• _Brief_: With the pictures left aside, write out exactly the lines of the listing below from the line with "Éxito de la 1ª Marcha contra el" to the line with "riuscire a frenare una vettura nel mino", both included, and only those.

◇ ◇ ◇ ◇ ◇ ◇ ◇

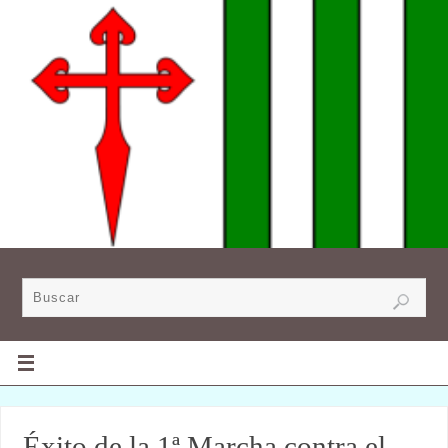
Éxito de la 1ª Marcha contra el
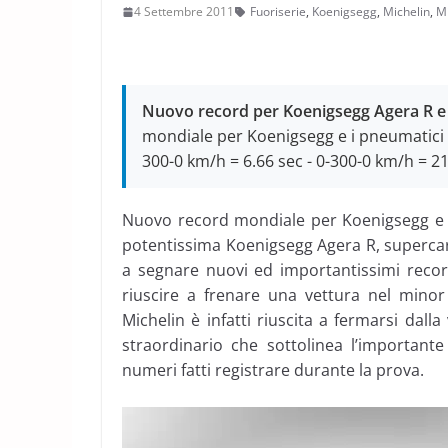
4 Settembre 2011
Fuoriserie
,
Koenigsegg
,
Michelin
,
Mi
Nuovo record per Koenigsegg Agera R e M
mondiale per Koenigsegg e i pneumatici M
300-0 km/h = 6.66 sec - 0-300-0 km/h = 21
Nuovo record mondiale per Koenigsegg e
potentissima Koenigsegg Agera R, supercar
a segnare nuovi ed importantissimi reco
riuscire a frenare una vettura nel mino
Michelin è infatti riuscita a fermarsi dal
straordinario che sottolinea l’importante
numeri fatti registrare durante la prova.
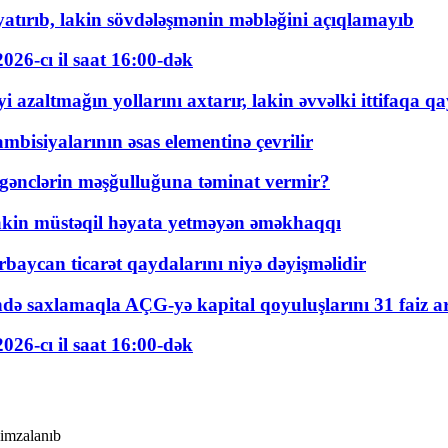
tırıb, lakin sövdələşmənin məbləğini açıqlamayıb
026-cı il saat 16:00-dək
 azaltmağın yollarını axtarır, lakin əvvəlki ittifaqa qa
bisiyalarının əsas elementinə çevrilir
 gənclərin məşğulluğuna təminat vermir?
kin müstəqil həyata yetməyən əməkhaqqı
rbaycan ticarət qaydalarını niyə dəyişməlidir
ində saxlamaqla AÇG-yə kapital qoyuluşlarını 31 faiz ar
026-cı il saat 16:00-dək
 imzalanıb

◇ ◇ ◇ ◇ ◇ ◇ ◇

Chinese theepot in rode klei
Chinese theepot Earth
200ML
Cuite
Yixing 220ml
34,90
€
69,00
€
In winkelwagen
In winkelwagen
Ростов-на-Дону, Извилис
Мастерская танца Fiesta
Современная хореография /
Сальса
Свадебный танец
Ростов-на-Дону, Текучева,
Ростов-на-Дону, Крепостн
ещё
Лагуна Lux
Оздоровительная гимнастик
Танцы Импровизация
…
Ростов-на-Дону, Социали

◇ ◇ ◇ ◇ ◇ ◇ ◇

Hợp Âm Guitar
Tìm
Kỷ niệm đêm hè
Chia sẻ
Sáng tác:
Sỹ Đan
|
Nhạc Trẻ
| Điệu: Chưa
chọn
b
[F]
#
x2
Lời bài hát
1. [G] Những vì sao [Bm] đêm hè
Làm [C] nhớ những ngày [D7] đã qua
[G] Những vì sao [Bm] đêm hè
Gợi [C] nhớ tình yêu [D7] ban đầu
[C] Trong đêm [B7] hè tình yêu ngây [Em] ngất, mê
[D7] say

◇ ◇ ◇ ◇ ◇ ◇ ◇

• _Expected answer_:
Éxito de la 1ª Marcha contra el
4 Settembre 2011
Fuoriserie
,
Koenigsegg
,
Michelin
,
Mi
Nuovo record per Koenigsegg Agera R e M
mondiale per Koenigsegg e i pneumatici M
300-0 km/h = 6.66 sec - 0-300-0 km/h = 21
Nuovo record mondiale per Koenigsegg e
potentissima Koenigsegg Agera R, supercar
a segnare nuovi ed importantissimi reco
riuscire a frenare una vettura nel mino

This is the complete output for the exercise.